Death is born with you at the moment of your birth.
In the instant you enter existence, death also comes into being. Death is not the opposite of life; it is the opposite of birth. Life has no true opposite. Life is the field of experience, the vast space within which all opposites arise.
Death accompanies you in every moment, yet you forget this. You fear the truth. The fear is not of death itself; the human being fears because they believe they will lose life. Fear is born of attachment, and of trembling before an unknown experience.
The truth is this: death does not steal life from you. It is what grants life its weight, its value, its beauty. Imagine if you never died—how unbearably dull existence would be. Death is the ending that gives the beginning its meaning.
You fear because you have grown attached to the place and forgotten that you are a visitor. Everything you possess is a loan—things you merely benefit from, even your own body. You do not fear emptiness; you fear losing what you have filled emptiness with.
Death itself is not a void. It is a return.
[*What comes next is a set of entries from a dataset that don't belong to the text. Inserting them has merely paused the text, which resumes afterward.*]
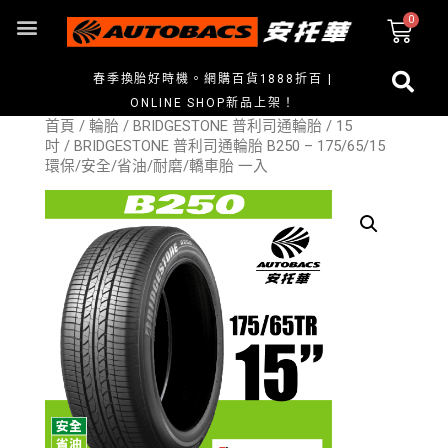
春季換胎好時機。網購百貨1888折百 |
ONLINE SHOP新品上架！
首頁
/
輪胎
/
BRIDGESTONE 普利司通輪胎
/
15
吋
/ BRIDGESTONE 普利司通輪胎 B250 – 175/65/15
環保/安全/省油/耐磨/轎車胎 一入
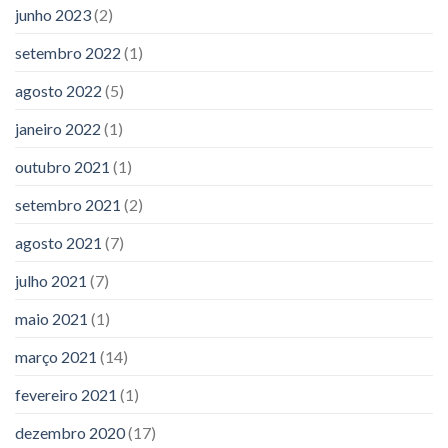
junho 2023
(2)
setembro 2022
(1)
agosto 2022
(5)
janeiro 2022
(1)
outubro 2021
(1)
setembro 2021
(2)
agosto 2021
(7)
julho 2021
(7)
maio 2021
(1)
março 2021
(14)
fevereiro 2021
(1)
dezembro 2020
(17)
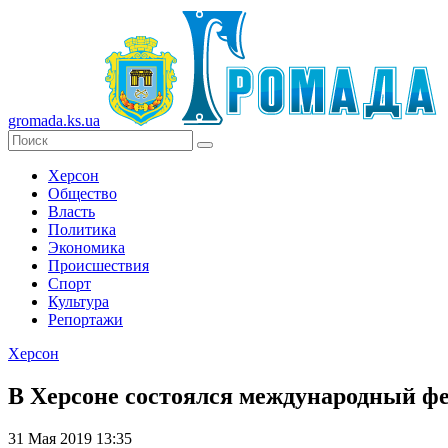
gromada.ks.ua
Херсон
Общество
Власть
Политика
Экономика
Происшествия
Спорт
Культура
Репортажи
Херсон
В Херсоне состоялся международный фе
31 Мая 2019 13:35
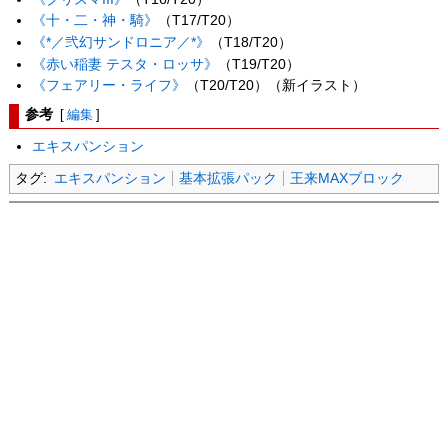
《十・二・神・騎》
（T17/T20）
《*／弐幻サンドロニア／*》
（T18/T20）
《赤い稲妻 テスタ・ロッサ》
（T19/T20）
《フェアリー・ライフ》
（T20/T20）（新イラスト）
参考
[
編集
]
エキスパンション
タグ:
エキスパンション
基本拡張パック
王来MAXブロック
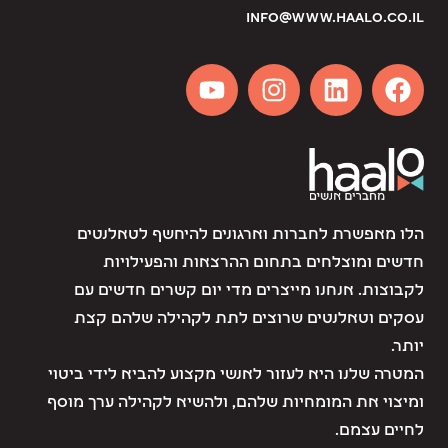
info@www.haalo.co.il
הלו מאפשרת לחברות וארגונים להיחשף לטאלנטים
חדשים ומוצלחים בתחום ההרצאות והפעילויות
לקבוצות. אנחנו מייצרים מדי יום קשרים חדשים עם
עסקים וטאלנטים שרוצים לתת לקהילה שלהם קצת
יותר.
המטרה שלנו היא לעזור לאנשי מקצוע להביא לידי ביטוי
ומיצוי את המומחיות שלהם, ולהשיא לקהילה ערך מוסף
לחיים עצמם.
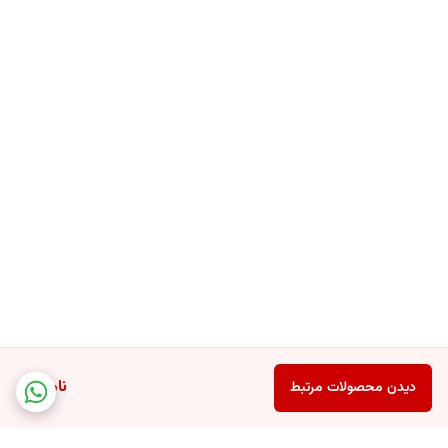
ناموجود
دیدن محصولات مرتبط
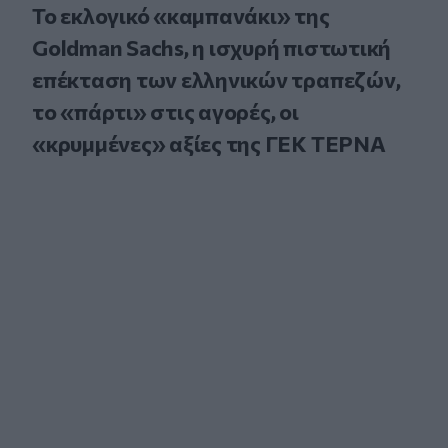
Το εκλογικό «καμπανάκι» της
Goldman Sachs, η ισχυρή πιστωτική
επέκταση των ελληνικών τραπεζών,
το «πάρτι» στις αγορές, οι
«κρυμμένες» αξίες της ΓΕΚ ΤΕΡΝΑ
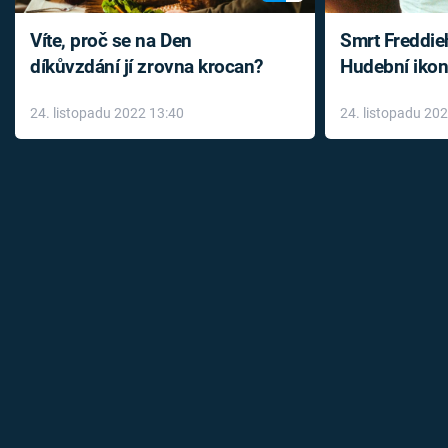
Víte, proč se na Den
Smrt Freddie
díkůvzdání jí zrovna krocan?
Hudební ikon
až do konce 
24. listopadu 2022 13:40
24. listopadu 20
léky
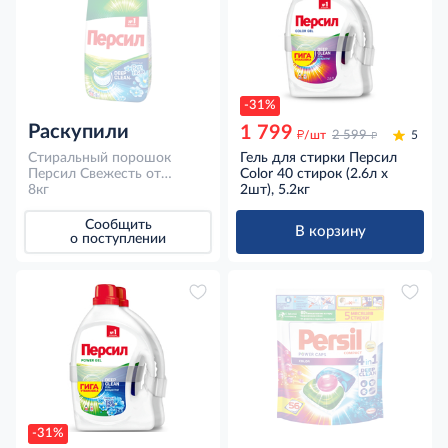
-31%
Раскупили
1 799
д
д
/шт
2 599
5
Стиральный порошок
Гель для стирки Персил
Персил Свежесть от
Color 40 стирок (2.6л x
Вернель для белого белья
8кг
2шт), 5.2кг
53 стирки, 8кг
Сообщить
В корзину
о поступлении
-31%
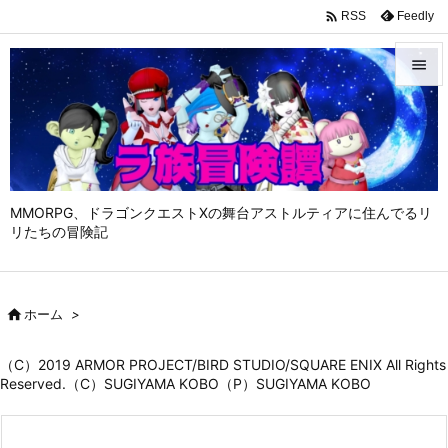

Feedly
RSS


メニュ

サイド

MMORPG、ドラゴンクエストⅩの舞台アストルティアに住んでるリ
前へ
リたちの冒険記

次へ


ホーム
>
検索
（C）2019 ARMOR PROJECT/BIRD STUDIO/SQUARE ENIX All Rights
Reserved.（C）SUGIYAMA KOBO（P）SUGIYAMA KOBO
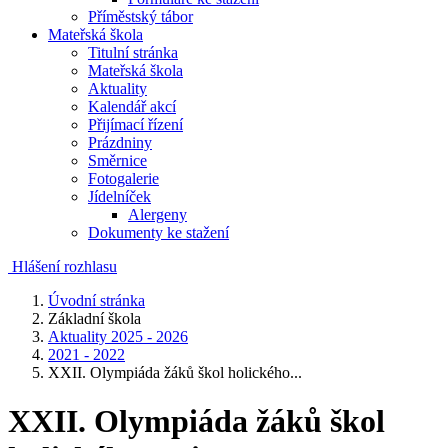
Příměstský tábor
Mateřská škola
Titulní stránka
Mateřská škola
Aktuality
Kalendář akcí
Přijímací řízení
Prázdniny
Směrnice
Fotogalerie
Jídelníček
Alergeny
Dokumenty ke stažení
Hlášení rozhlasu
Úvodní stránka
Základní škola
Aktuality 2025 - 2026
2021 - 2022
XXII. Olympiáda žáků škol holického...
XXII. Olympiáda žáků škol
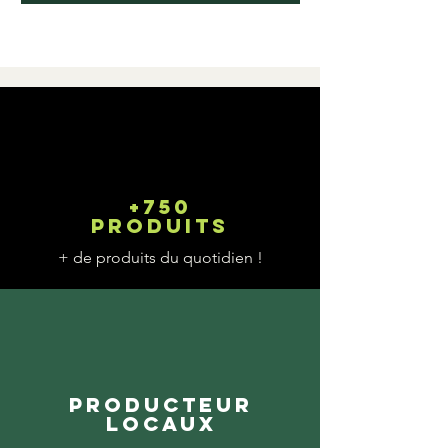
+750
produits
+ de produits du quotidien !
Producteur
locaux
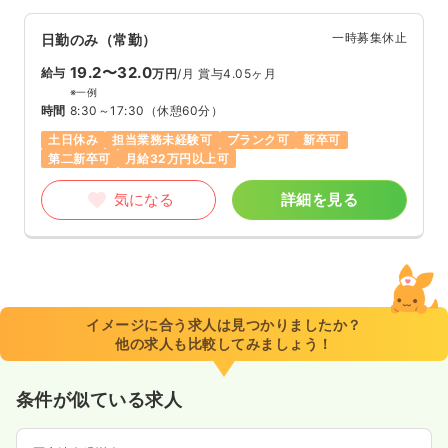
一時募集休止
日勤のみ（常勤）
19.2〜32.0
給与
万円
/月
賞与4.05ヶ月
※一例
時間
8:30～17:30
（休憩60分）
土日休み
担当業務未経験可
ブランク可
新卒可
第二新卒可
月給32万円以上可
気になる
詳細を見る
イメージに合う求人は見つかりましたか？
他の求人も比較してみましょう！
条件が似ている求人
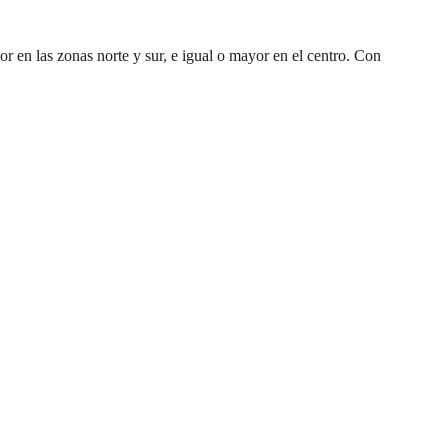
r en las zonas norte y sur, e igual o mayor en el centro. Con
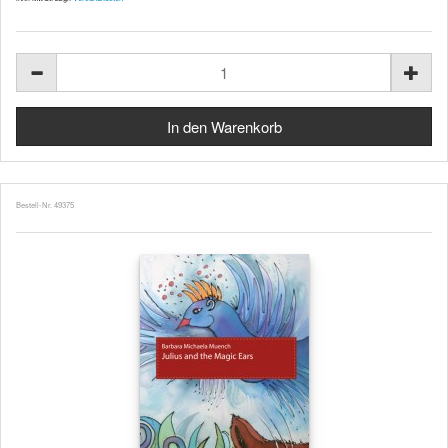
Bestell-Nr. 49375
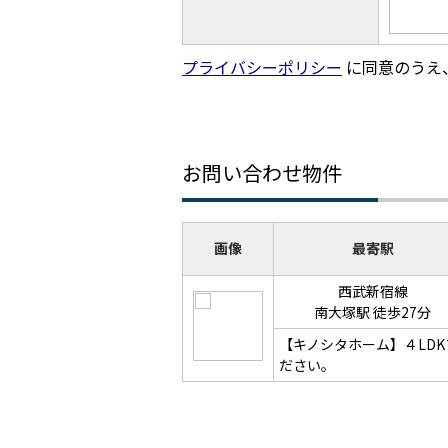
プライバシーポリシー
に同意のうえ
お問い合わせ物件
画像
最寄駅
西武新宿線
南大塚駅 徒歩27分
【キノシタホーム】４LD
ださい。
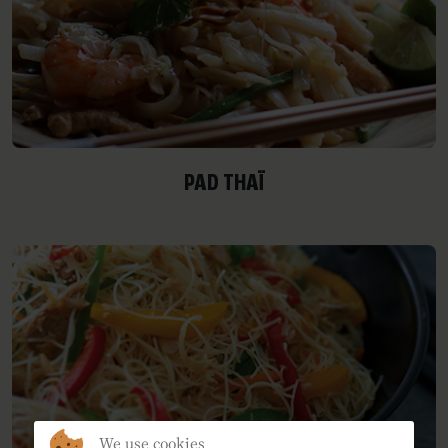
PAD THAÏ
We use cookies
A liberation from one form into all forms. It transforms you from a singular thing into the whole. It teaches you that this present moment is all you ever truly own. You are not a body carrying a soul; you are a soul that chose to wear a body for a while. And when you remove it, you do not perish—you return home, to the space from which you came, where there is no absence, no pain, no separation.
You will not take money or status with you to that home. You will take only what you have cultivated within yourself. So do not grieve impermanence. Flowers do not mourn when they wither—their fragrance becomes part of the air, and their seeds are born anew.
So too do you die without noise.
Death, in relation to life, is like breathing in relation to you. Death is the breath of life itself. Life draws its power from death. For a new wave to be born in the sea, it must rise from the dying of the wave that came before it.